Earlier today I reported on 10 of the top performing companies so far in 2017, with all of them up more than 60% compared to the S&P/ASX 200 (Index: ^AXJO) (ASX: XJO) rise of a 1.8%.
At the opposite end of the spectrum, these ten stocks have lost more than 30% of their value in just over two months. Here's a closer look.
Company | Share Price | Market Cap ($m) | Price change |
Martin Aircraft Company Ltd (ASX: MJP) | $0.15 | $59.5 | -51% |
Ten Network Holdings Limited (ASX: TEN) | $0.54 | $196.3 | -43% |
iSentia Group Ltd (ASX: ISD) | $1.63 | $326.0 | -42% |
Compumedics Limited (ASX: CMP) | $0.51 | $90.4 | -41% |
AJ Lucas Group Limited (ASX: AJL) | $0.23 | $89.8 | -45% |
Sundance Energy Australia Ltd (ASX: SEA) | $0.14 | $168.7 | -39% |
Bellamy's Australia Ltd (ASX: BAL) | $4.10 | $396.4 | -38% |
Innate Immunotherapeutics Ltd (ASX: IIL) | $0.62 | $138.2 | -34% |
Orocobre Limited (ASX: ORE) | $2.82 | $593.7 | -36% |
CSG Limited (ASX: CSV) | $0.49 | $156.7 | -33% |
Source: Google Finance, S&P Global Markets Intelligence
We've covered the large falls in the share prices of iSentia, Bellamy's, CSG Limited and Orocobre recently, so this article will take a closer look at the rest.
Martin Aircraft Company – the personal jetpack developer – has extraordinary potential to roll out jetpacks to anyone who can afford one. The only problem is that it has yet to record much in the way of revenue – despite the hype. For shareholders, that's a major issue and the company remains highly speculative.
Broadcaster Ten Network faces structural issues in free-to-air broadcasting, and for some years I've said that Australia's advertising market can't support three broadcasters. Advertising is moving online, and the arrival of subscription video on demand (SVOD) services like Netflix and Stan are killing the free-to-air model. Ten's rivals appear much more likely to survive.
Compumedics develops and distributes medical devices used for monitoring sleep and other disorders, but reported an 88% fall in reported net profit for the six months to end of December 2017. The company still expects to report a net profit of between $2.5 and $5.5 million for the full year, but that was lower than the company had forecast in August 2016. It seems investors were expecting a better result.
Mining and energy services company AJ Lucas continues to disappoint shareholders with yet another loss as revenues crashed 9% for the first half of the 2017 financial year (FY17). This time it was a whopping $25 million loss on revenues of just $51 million. Making matters worse is that AJ Lucas says it needs to raise a significant amount of capital by early April, forcing shareholders to dip into their pockets again.
Sundance Energy disappointed investors with its fourth-quarter update and 2017 guidance at the beginning of February as we reported here. It seems oil and gas companies aren't benefitting much, despite Brent crude oil prices trading around US$55 a barrel since the start of this year.

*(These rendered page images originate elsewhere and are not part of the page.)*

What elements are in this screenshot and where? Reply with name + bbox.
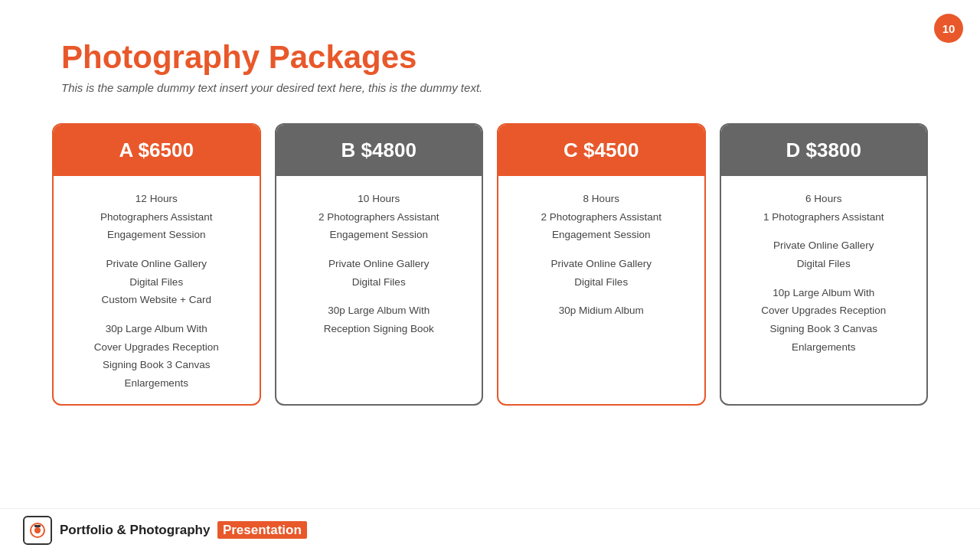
footer-logo: Portfolio & Photography Presentation [23, 516, 307, 545]
package-body-c: 8 Hours2 Photographers AssistantEngageme… [498, 176, 704, 404]
package-feature-line: 6 Hours [729, 190, 920, 208]
package-feature-line: Digital Files [729, 255, 920, 273]
package-feature-line: Private Online Gallery [729, 236, 920, 255]
package-feature-line: Digital Files [61, 273, 252, 292]
package-body-d: 6 Hours1 Photographers AssistantPrivate … [721, 176, 927, 404]
svg-point-1 [34, 527, 41, 533]
package-section: 12 HoursPhotographers AssistantEngagemen… [61, 190, 252, 244]
package-header-d: D $3800 [721, 125, 927, 176]
svg-rect-2 [34, 525, 41, 527]
package-header-b: B $4800 [276, 125, 482, 176]
package-feature-line: 30p Large Album With [284, 302, 475, 320]
package-feature-line: Signing Book 3 Canvas [61, 356, 252, 374]
package-section: Private Online GalleryDigital FilesCusto… [61, 255, 252, 309]
package-feature-line: 8 Hours [506, 190, 697, 208]
package-card-a: A $650012 HoursPhotographers AssistantEn… [52, 123, 261, 406]
package-feature-line: Enlargements [61, 374, 252, 393]
package-feature-line: Cover Upgrades Reception [61, 338, 252, 357]
package-feature-line: Cover Upgrades Reception [729, 302, 920, 320]
package-section: 10 Hours2 Photographers AssistantEngagem… [284, 190, 475, 244]
package-feature-line: Custom Website + Card [61, 291, 252, 309]
footer: Portfolio & Photography Presentation [0, 508, 980, 551]
page-subtitle: This is the sample dummy text insert you… [61, 81, 919, 94]
package-section: 30p Large Album WithReception Signing Bo… [284, 302, 475, 337]
package-feature-line: 10p Large Album With [729, 284, 920, 302]
package-body-a: 12 HoursPhotographers AssistantEngagemen… [54, 176, 260, 404]
packages-grid: A $650012 HoursPhotographers AssistantEn… [0, 100, 980, 406]
package-card-b: B $480010 Hours2 Photographers Assistant… [275, 123, 484, 406]
package-body-b: 10 Hours2 Photographers AssistantEngagem… [276, 176, 482, 404]
package-feature-line: Enlargements [729, 338, 920, 357]
package-feature-line: Photographers Assistant [61, 208, 252, 227]
package-feature-line: Digital Files [506, 273, 697, 292]
package-feature-line: Digital Files [284, 273, 475, 292]
package-section: Private Online GalleryDigital Files [284, 255, 475, 291]
package-section: 30p Midium Album [506, 302, 697, 320]
package-section: Private Online GalleryDigital Files [729, 236, 920, 272]
package-feature-line: Reception Signing Book [284, 320, 475, 338]
page-title: Photography Packages [61, 40, 919, 75]
package-header-a: A $6500 [54, 125, 260, 176]
package-feature-line: Engagement Session [61, 226, 252, 244]
package-feature-line: 30p Midium Album [506, 302, 697, 320]
package-feature-line: 1 Photographers Assistant [729, 208, 920, 227]
package-section: 30p Large Album WithCover Upgrades Recep… [61, 320, 252, 393]
package-feature-line: Engagement Session [506, 226, 697, 244]
package-section: 10p Large Album WithCover Upgrades Recep… [729, 284, 920, 357]
package-card-c: C $45008 Hours2 Photographers AssistantE… [497, 123, 706, 406]
package-feature-line: Private Online Gallery [61, 255, 252, 273]
page-number-badge: 10 [934, 14, 963, 43]
package-section: 6 Hours1 Photographers Assistant [729, 190, 920, 226]
package-section: 8 Hours2 Photographers AssistantEngageme… [506, 190, 697, 244]
package-feature-line: 2 Photographers Assistant [506, 208, 697, 227]
package-card-d: D $38006 Hours1 Photographers AssistantP… [720, 123, 929, 406]
package-feature-line: Engagement Session [284, 226, 475, 244]
camera-icon [29, 522, 46, 539]
package-feature-line: Private Online Gallery [506, 255, 697, 273]
footer-logo-text: Portfolio & Photography Presentation [60, 523, 307, 538]
footer-logo-icon [23, 516, 52, 545]
package-feature-line: 12 Hours [61, 190, 252, 208]
package-feature-line: Private Online Gallery [284, 255, 475, 273]
package-feature-line: 10 Hours [284, 190, 475, 208]
package-header-c: C $4500 [498, 125, 704, 176]
package-feature-line: 2 Photographers Assistant [284, 208, 475, 227]
package-feature-line: Signing Book 3 Canvas [729, 320, 920, 338]
package-section: Private Online GalleryDigital Files [506, 255, 697, 291]
package-feature-line: 30p Large Album With [61, 320, 252, 338]
page-header: Photography Packages This is the sample … [0, 0, 980, 94]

Finally, Innate Immunotherapeutics has seen some wild trading in its share price, soaring as high as $1.83 on January 27, only to close at 78 cents the day after as we noted here. It's anyone's guess where the share price could be by the end of this year.
Foolish takeaway
Investors don't much like being disappointed by their companies, and bad news is usually reflected in a falling share price. If the company is highly speculative or unprofitable, the plunges can be much more drastic.